As the late afternoon sun beats down mercilessly, KK Vijayan’s sunflowers present a mostly happy picture. “Though called sunflowers, these cannot take too much heat. I doubt if they will flourish in peak summer,” he says as he shows around the 50 cent pocket of land in Thuthiyur where he has grown the flowers. The sight of a patch of sunflowers surrounded by buildings and, in the distant horizon, the highrises of Kakkanad, seems illusory.
The blooms of the first batch, heavy with seeds, are droopy. It has been almost 10 days since the first flowers blossomed. As word spread locally, there’s been a trickle of people. “Mostly, they want to click photographs,” says an amused Vijayan, 41, as he shakes off some seeds from a flower and passes on a handful. This plot used to be a vegetable patch, which he will replant once all the flowers are done blooming.
Now that the seeds are ready to be harvested, he does not know what to do next as he has not been able to find a place that would mill the seed for oil or buy the seeds. The seeds can also be bird feed, he says. Vijayan farms marigold (during the Onam season) and vegetables on plots in Kunnumpuram with his brothers.
“Nobody, to the best of my knowledge, has attempted this (sunflowers) in and around Kochi so, I guess, finding people who would know how to treat the seeds would be hard to find.”

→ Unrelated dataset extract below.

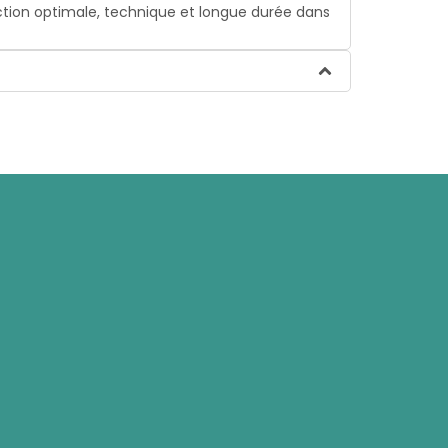
ection optimale, technique et longue durée dans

He confesses he knew it would not be easy, but wanted to cultivate the flowers also for his mother, Bhavani. Vijayan guesses his mother is around 80 as, “Back then, people did not keep track of the birth year or birth dates.” Bhavani, who is affected by Alzheimer’s disease, wanted to see sunflowers but her health does not permit travelling to other parts of the State where the cultivation is done. Despite being bent with age, she helps her sons with cultivation by readying grow bags and weeding.
Sunflower farming has caught on in Kerala, with farmers in Kollam, Alappuzha, Wayanad, Idukki and Palakkad growing these plants as a source of income via domestic tourists and also to extract oil, though not on a large scale.

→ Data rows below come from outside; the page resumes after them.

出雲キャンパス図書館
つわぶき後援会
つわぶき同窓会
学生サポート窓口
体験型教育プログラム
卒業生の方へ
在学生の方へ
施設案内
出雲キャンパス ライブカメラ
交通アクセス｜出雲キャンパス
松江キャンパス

The first blooms appeared 50-odd days after he planted the saplings. He tried seeds at first but when that did not work, he planted saplings sourced from Cherthala. Some of the plants are now six feet tall and the flowers have a diameter of 25 centimetres (yes, measured with a scale). “As days pass and the seeds mature, the flowers droop over. We pluck the flowers, dry them and once done, you just need to tap them for the seeds to fall out.”
Although he still has to figure out what to do with the seeds, he does not regret his decision. “I will figure something out. Of course, I need to think about whether I would do it again.”